Alors il obtient des commandes et ses oeuvres fleurissent dans des endroits où l’on ne serait pas attendu à voir de tels monuments de ferraille brute. 

(A souligner que ces plasticiens de l’extrême poussent des industriels et artisans à des performances qu’ils ignoraient et font alors avancer les techniques. Exactement comme quand il avait fallu fondre d’énormes statues de bronze autrefois)

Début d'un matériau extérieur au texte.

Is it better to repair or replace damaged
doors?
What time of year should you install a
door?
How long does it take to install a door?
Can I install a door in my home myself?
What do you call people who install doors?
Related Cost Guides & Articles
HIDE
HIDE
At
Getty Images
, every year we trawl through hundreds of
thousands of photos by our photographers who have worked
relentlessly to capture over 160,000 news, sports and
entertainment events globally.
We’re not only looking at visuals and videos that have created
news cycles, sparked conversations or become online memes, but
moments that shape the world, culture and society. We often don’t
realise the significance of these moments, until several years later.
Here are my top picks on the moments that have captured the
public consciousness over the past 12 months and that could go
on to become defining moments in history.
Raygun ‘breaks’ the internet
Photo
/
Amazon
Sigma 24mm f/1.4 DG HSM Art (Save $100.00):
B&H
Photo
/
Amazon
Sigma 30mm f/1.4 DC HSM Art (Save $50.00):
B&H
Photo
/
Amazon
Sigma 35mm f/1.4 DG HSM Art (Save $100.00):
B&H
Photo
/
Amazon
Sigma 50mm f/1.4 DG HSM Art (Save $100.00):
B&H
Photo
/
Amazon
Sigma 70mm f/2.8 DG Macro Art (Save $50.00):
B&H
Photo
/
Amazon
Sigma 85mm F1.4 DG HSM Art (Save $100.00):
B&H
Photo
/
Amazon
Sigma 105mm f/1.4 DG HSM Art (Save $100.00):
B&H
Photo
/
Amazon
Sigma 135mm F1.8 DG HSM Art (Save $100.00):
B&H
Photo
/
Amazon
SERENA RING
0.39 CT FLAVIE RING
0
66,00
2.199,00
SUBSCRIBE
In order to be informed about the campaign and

Les gens s’y confrontent, trouvent ça fort de café, trouvent que ça vaut le coup mais ceux là qui ont trouvé l’oeuvre utile, n’en n’ont déjà plus besoin (ils ne vont pas passer dedans mille fois) Même les plus conquis estiment, une semaine après, que la place doit être libérée. Ils zappent alors sur le fait que plein d’autres personnes ont encore à découvrir cette émotion. 
Après quelques semaines, on se retrouve donc avec des gens qui ont été charmés mais qui ont déjà envie d’autre chose et des gens qui n’ont même pas envie d’essayer s’étant contentés d’hystériser au loin. 

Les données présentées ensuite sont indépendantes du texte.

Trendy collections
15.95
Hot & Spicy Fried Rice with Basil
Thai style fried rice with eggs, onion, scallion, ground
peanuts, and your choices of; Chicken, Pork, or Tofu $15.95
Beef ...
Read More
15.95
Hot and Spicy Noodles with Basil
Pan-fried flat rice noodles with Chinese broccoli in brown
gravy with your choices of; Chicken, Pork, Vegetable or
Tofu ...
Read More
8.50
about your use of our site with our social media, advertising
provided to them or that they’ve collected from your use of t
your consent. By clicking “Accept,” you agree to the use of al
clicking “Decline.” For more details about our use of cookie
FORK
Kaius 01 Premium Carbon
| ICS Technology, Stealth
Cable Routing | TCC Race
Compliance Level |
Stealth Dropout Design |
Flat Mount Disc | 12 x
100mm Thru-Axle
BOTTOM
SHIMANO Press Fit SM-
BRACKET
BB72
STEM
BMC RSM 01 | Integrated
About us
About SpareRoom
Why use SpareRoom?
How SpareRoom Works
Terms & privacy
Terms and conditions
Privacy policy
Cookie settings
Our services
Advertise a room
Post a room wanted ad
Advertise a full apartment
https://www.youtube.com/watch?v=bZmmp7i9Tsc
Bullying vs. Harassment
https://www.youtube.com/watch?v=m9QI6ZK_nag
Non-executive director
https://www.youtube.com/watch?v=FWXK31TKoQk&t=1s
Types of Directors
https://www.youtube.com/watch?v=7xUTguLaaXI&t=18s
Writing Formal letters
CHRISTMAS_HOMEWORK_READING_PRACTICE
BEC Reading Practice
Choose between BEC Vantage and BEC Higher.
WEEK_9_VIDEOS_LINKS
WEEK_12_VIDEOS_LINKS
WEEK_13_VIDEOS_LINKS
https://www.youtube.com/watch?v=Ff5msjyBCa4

Ce n’est donc pas simple car déménager ces installations, c’est un peu injuste pour ceux qui n’y ont pas goûté et c’est fort coûteux
C’est tout aussi problématique que bien des oeuvres dites classiques qui ont été très encombrantes tel Le Christ quittant le prétoire ou les Nymphéas

Finalement, les grands bazars finissent souvent par rester sur place ou s’ils sont déplacés une fois ou deux, finissent dans quelque casse

Et il serait bien réducteur de ne voir dans ces installations en plein milieu d’une place de promenade qu’une provocation méchante ou arrogante. Non, c’est une provocation mais généreuse.

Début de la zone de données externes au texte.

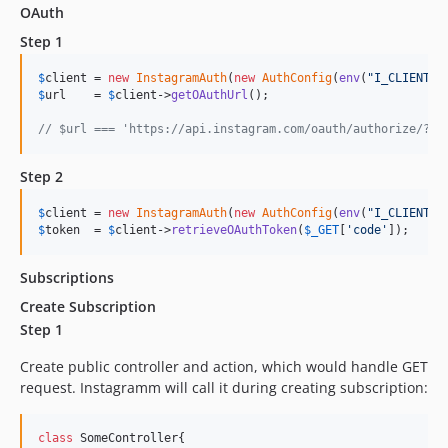
OAuth
Step 1
$
client
 = 
new
InstagramAuth
(
new
AuthConfig
(
env
(
"
I_CLIENT_I
$
url
    = 
$
client
->
getOAuthUrl
();

// $url === 'https://api.instagram.com/oauth/authorize/?cl
Step 2
$
client
 = 
new
InstagramAuth
(
new
AuthConfig
(
env
(
"
I_CLIENT_I
$
token
  = 
$
client
->
retrieveOAuthToken
(
$
_GET
[
'
code
'
]);
Subscriptions
Create Subscription
Step 1
Create public controller and action, which would handle GET
request. Instagramm will call it during creating subscription:
class
 SomeController{
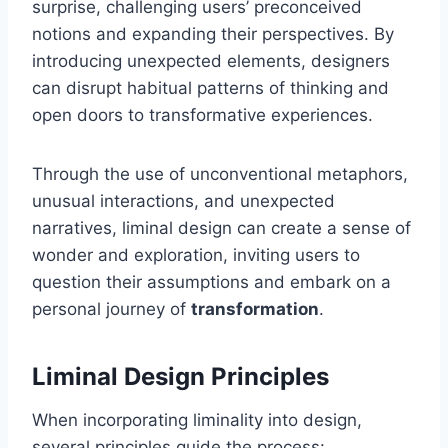
surprise, challenging users’ preconceived
notions and expanding their perspectives. By
introducing unexpected elements, designers
can disrupt habitual patterns of thinking and
open doors to transformative experiences.
Through the use of unconventional metaphors,
unusual interactions, and unexpected
narratives, liminal design can create a sense of
wonder and exploration, inviting users to
question their assumptions and embark on a
personal journey of
transformation
.
Liminal Design Principles
When incorporating liminality into design,
several principles guide the process:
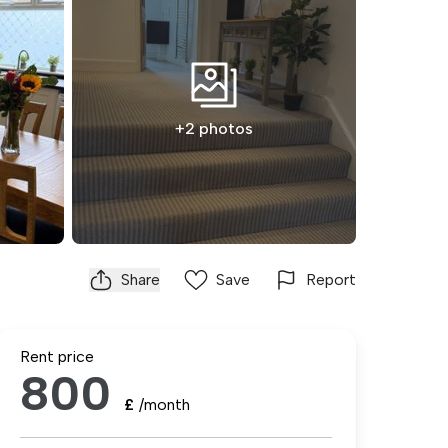
+2 photos
Share
Save
Report
Rent price
800
£
/month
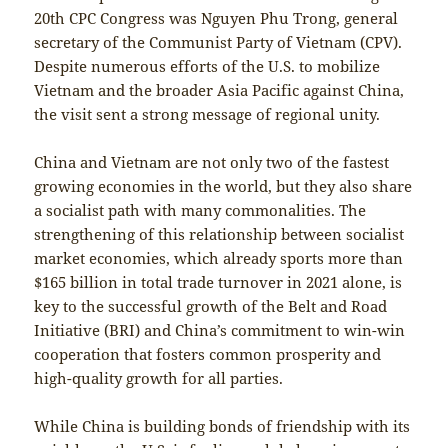
20th CPC Congress was Nguyen Phu Trong, general
secretary of the Communist Party of Vietnam (CPV).
Despite numerous efforts of the U.S. to mobilize
Vietnam and the broader Asia Pacific against China,
the visit sent a strong message of regional unity.
China and Vietnam are not only two of the fastest
growing economies in the world, but they also share
a socialist path with many commonalities. The
strengthening of this relationship between socialist
market economies, which already sports more than
$165 billion in total trade turnover in 2021 alone, is
key to the successful growth of the Belt and Road
Initiative (BRI) and China’s commitment to win-win
cooperation that fosters common prosperity and
high-quality growth for all parties.
While China is building bonds of friendship with its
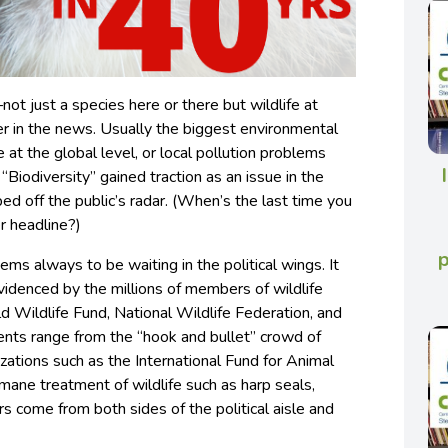
—not just a species here or there but wildlife at
r in the news. Usually the biggest environmental
at the global level, or local pollution problems
“Biodiversity” gained traction as an issue in the
d off the public’s radar. (When’s the last time you
r headline?)
eems always to be waiting in the political wings. It
evidenced by the millions of members of wildlife
ld Wildlife Fund, National Wildlife Federation, and
ents range from the “hook and bullet” crowd of
zations such as the International Fund for Animal
umane treatment of wildlife such as harp seals,
s come from both sides of the political aisle and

Il est très fréquent que des milliardaires installent des oeuvres pareilles dans leur parc, sur leur plage, pour le plaisir de leurs visiteurs privilégiés. Ils gâchent l’horizontalité de leur magnifique plage de sable blanc, en bordure d’une belle eau turquoise, par un très vilain tas de ferraille qui produit ainsi un plus grand choc émotionnel, une contrariété, un choc, un étonnement, une surprise, bref mille sentiments intéressants. Pour ces milliardaires joueurs, cela revient à se promener en public avec un carré Hermès tailladé aux ciseaux. Il ne faut pas tomber dans la réduction jalouse et primaire consistant à crier à l’arrogance méchante ou humiliante pour nous. Non, c’est la manière des millionnaires de dire qu’ils ont leur part de non alignement et d’excentricité ou de loufoquerie. Non les milliardaires ne font pas qu’aligner en bon ordre des chaises longues sur une piscine bien droite et symétrique.
Et autant préciser que ces grands bazars, une fois installés chez des milliardaires, ne sont quasiment jamais revendus. Ce ne sont pas du tout des placements financiers.
A leur mort, leur villa devient le plus souvent un musée et le public peut alors pour le prix d’une place de cinéma profiter de ces folles dépenses.